Harold squinted at the screen. “ www.googleadservices.com ? I never click it. It just… appears. Like a ghost.”
Clara smiled, but the truth was, the link bothered her too. She was a web developer by trade, and she knew exactly what googleadservices.com was—a legitimate domain used by Google’s ad tracking and conversion measurement. Every time someone clicked an ad for, say, orthopedic shoes or gardening gloves, Google routed them through that address before dropping them on the retailer’s site. It was data plumbing, nothing more. www googleadservices com
Someone—or something—had hijacked the ad service on Harold’s machine. Harold squinted at the screen
Harold nodded and shuffled off to make tea. Clara opened the terminal and began her routine—deleting temp files, checking for rootkits, scanning for PUPs.

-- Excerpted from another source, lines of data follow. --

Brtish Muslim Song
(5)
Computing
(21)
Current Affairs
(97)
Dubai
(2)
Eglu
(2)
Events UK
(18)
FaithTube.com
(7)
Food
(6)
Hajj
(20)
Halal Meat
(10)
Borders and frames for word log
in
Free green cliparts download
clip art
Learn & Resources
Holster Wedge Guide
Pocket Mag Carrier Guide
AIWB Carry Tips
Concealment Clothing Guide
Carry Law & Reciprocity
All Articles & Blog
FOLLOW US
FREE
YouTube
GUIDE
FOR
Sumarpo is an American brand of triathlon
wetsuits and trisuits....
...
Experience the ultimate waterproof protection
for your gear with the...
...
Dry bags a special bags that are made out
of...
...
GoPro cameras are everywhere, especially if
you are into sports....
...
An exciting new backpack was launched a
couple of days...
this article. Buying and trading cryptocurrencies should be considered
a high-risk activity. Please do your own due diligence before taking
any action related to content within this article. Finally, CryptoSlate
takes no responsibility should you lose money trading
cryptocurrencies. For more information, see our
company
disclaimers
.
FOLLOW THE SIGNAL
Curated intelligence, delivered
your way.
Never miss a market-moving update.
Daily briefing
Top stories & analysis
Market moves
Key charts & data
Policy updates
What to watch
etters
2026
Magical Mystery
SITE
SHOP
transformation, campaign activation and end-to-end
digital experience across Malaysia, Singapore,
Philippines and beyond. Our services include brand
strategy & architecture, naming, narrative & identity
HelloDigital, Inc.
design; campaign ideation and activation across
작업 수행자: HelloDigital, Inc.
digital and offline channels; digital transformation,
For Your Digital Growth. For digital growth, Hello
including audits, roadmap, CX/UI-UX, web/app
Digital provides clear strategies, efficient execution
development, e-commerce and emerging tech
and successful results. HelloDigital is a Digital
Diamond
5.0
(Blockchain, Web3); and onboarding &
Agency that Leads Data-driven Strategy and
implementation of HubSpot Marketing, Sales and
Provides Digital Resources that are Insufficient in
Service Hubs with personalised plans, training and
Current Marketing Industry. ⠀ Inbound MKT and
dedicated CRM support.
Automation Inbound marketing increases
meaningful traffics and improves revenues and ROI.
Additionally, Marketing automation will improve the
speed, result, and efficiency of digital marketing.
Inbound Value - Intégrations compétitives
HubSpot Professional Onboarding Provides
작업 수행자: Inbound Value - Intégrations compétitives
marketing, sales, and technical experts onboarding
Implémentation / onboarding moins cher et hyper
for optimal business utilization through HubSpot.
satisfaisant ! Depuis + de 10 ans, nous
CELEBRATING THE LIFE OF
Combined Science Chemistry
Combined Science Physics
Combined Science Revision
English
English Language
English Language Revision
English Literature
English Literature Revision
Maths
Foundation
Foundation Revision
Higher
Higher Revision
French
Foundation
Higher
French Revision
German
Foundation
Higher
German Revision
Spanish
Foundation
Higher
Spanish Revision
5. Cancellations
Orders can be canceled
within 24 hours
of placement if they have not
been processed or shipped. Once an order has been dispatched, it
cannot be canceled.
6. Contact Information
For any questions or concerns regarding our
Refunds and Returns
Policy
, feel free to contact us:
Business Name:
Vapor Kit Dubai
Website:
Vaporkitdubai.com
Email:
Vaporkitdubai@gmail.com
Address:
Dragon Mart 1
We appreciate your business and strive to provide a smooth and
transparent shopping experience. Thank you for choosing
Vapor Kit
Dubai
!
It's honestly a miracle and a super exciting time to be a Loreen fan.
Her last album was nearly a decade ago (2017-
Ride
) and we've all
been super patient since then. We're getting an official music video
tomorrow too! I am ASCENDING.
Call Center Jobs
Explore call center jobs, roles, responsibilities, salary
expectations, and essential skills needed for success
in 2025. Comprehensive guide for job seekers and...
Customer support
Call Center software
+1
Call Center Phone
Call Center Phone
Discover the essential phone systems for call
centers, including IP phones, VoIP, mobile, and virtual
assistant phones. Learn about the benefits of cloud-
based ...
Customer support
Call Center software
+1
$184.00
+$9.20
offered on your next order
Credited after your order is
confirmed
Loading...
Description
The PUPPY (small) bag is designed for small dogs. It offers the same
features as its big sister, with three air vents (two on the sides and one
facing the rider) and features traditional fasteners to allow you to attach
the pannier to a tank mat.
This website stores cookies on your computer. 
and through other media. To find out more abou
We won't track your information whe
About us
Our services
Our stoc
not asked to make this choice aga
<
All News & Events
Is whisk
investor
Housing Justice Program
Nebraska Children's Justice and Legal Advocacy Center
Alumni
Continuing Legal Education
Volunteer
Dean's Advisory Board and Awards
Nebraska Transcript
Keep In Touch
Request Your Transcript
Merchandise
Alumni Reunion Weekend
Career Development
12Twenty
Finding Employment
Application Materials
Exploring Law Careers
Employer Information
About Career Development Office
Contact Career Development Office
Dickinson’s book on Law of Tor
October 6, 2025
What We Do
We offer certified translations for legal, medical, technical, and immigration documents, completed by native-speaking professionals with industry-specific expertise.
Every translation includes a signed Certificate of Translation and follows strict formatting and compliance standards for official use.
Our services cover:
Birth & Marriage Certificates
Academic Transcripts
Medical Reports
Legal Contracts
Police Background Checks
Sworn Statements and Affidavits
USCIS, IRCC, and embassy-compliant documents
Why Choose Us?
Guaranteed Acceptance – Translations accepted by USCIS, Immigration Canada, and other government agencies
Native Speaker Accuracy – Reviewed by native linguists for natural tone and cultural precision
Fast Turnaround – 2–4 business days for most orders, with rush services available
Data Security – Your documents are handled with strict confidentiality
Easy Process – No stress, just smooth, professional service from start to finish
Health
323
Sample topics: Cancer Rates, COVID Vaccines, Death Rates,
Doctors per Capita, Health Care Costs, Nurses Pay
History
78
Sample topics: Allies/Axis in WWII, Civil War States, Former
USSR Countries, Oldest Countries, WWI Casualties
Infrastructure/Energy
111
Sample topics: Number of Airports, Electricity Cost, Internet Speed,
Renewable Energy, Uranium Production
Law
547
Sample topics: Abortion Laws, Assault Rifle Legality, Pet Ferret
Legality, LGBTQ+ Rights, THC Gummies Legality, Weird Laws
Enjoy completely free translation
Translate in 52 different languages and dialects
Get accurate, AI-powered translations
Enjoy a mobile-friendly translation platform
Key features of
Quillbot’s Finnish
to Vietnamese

That’s when she saw it: an outgoing redirect rule in the Windows host file, pointing www.googleadservices.com not to Google’s real IP, but to a strange local address: 127.0.0.3 . It just… appears
But lately, something felt off.
It was a quiet Tuesday evening when Clara first noticed the strange link. She was troubleshooting her elderly father’s laptop—a sluggish machine cluttered with pop-ups, fake virus warnings, and a browser toolbar that promised to find coupons but delivered only chaos. Her father, a gentle retired librarian named Harold, had become convinced the internet was “haunted.”